## GOAL OF THE EXERCISE
Each line of the data below from the one holding "Identify the location" to the one holding "What are the", inclusive, is to be reproduced exactly; no other line belongs in the answer.

## ENTRIES PROVIDED

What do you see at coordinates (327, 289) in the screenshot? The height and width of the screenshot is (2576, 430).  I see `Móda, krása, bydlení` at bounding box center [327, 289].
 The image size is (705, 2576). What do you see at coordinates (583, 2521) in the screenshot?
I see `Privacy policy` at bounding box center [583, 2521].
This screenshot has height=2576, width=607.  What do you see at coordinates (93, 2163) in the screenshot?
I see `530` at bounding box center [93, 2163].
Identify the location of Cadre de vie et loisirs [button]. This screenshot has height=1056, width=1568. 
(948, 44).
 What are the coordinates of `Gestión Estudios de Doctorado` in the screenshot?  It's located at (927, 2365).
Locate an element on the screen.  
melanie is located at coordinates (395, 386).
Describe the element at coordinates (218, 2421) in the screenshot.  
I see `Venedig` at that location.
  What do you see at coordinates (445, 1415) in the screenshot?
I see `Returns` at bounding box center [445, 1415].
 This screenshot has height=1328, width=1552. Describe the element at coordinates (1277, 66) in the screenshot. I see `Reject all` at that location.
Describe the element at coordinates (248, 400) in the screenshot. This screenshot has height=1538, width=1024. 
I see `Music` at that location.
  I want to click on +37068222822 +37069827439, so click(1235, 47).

## SOLUTION TO THIS EXERCISE
Identify the location of Cadre de vie et loisirs [button]. This screenshot has height=1056, width=1568. 
(948, 44).
 What are the coordinates of `Gestión Estudios de Doctorado` in the screenshot?  It's located at (927, 2365).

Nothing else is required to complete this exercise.